侍ジャパンの新監督は、井端弘和氏で決まりそうだ。関係者によれば、井端氏が監督を務めるU-12大会後、「侍ジャパン強化委員会から連絡を受けた」とされ、その流れから「井端ジャパン」の誕生を予感する声が出始めた。
「井端氏が監督を務めたU-12大会ですが、今夏は4位でした。メダル獲得が果たせなかったのは残念ですが、小学生に教えるのがいちばん難しいとされています。それがしっかりできていて、代表チームにおける貢献度も大きい人です」(球界関係者)
選手としての井端は、13年WBCの東京ラウンドでMVPにも選ばれた。17年のアジアプロ野球チャンピオンシップではコーチ入閣し、現在は解説者、U-12代表監督のほか、社会人NTT東日本のコーチも務めている。
「東京五輪では、編成担当としてチームを陰ながら支えてくれました。
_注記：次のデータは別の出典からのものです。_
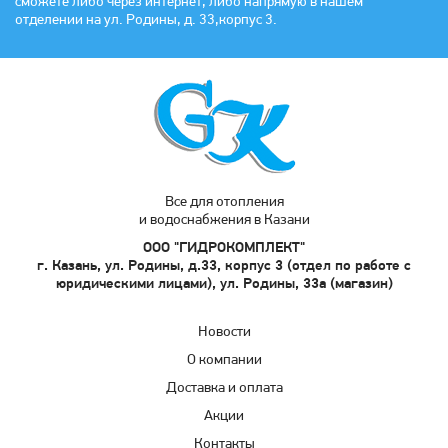
сможете либо через интернет, либо напрямую в нашем
отделении на ул. Родины, д. 33,корпус 3.
Все для отопления
и водоснабжения в Казани
ООО "ГИДРОКОМПЛЕКТ"
г. Казань, ул. Родины, д.33, корпус 3 (отдел по работе с
юридическими лицами), ул. Родины, 33а (магазин)
Новости
О компании
Доставка и оплата
Акции
Контакты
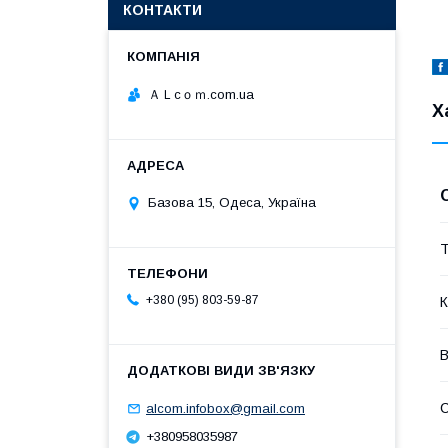
КОНТАКТИ
ＡＬcｏｍ.com.ua
Х
Базова 15, Одеса, Україна
Т
+380 (95) 803-59-87
К
В
alcom.infobox@gmail.com
+380958035987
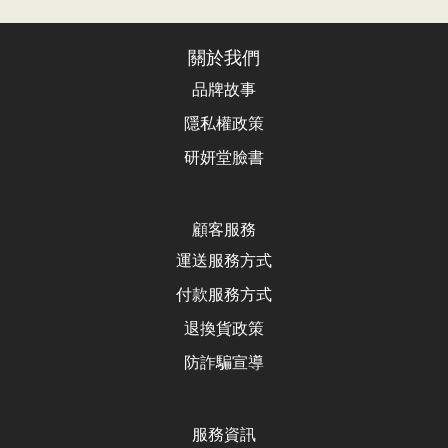
關於我們
品牌故事
隱私權政策
研妍堂臉書
顧客服務
運送服務方式
付款服務方式
退換貨政
策
防詐騙宣導
服務資訊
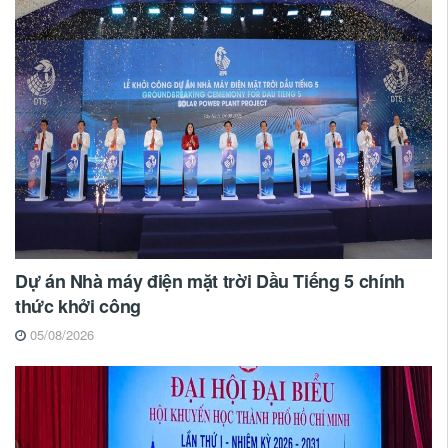
Dự án Nhà máy điện mặt trời Dầu Tiếng 5 chính
thức khởi công
05/08/2026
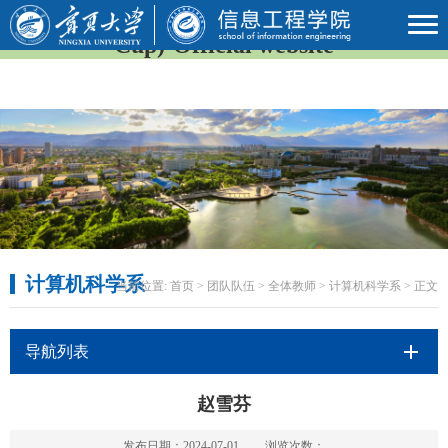
2026年国际足联世界杯(23rd FIFA World
Cup)-Official website
计算机科学系
当前位置:
首页
>
团队队伍
>
全体教师
>
计算机科学系
> 正文
导航列表
赵雪芬
发布日期：2024-07-01
浏览次数：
とくに、代表候補に挙がった選手を所属球団に伝えるタイミング、各選手のコンディションなどを把握することに尽力してくれました」(前出・同)
12球団との良好な関係作りに力を入れた理由は、自身の苦い経験があるからだという。
「05年の第2回WBC大会ですよ。中日選手が揃って代表入りを辞退しました。中日球団がペナントレースを優先させたためで、選手に強要したのではありません。前年の北京五輪で、一部選手を疲弊させる起用法に選手内から疑問の声が出ていたんです。選手個人が断ったら批判を招くかもしれないということで、球団がまとめて辞退を伝えました」(ベテラン記者)
当時の中日指揮官は落合博満氏。WBCを楽しみにしているファンから誤解も受けたが、落合氏と中日球団はあえて反論しなかった。
「井端氏が代表監督に就くのなら、同じくU-12チームで投手コーチを務めた吉見一起氏もそのまま昇格するものと思われます」(前出・同)
吉見氏も各チームとの良好な関係構築に気を配ってきた。
新代表チームで中日OBが要職を務めることは「05年当時の誤解」を解くことにもつながるだろう。肝心なドラゴンズのほうはいつ再建されるのか皆目見えないが…。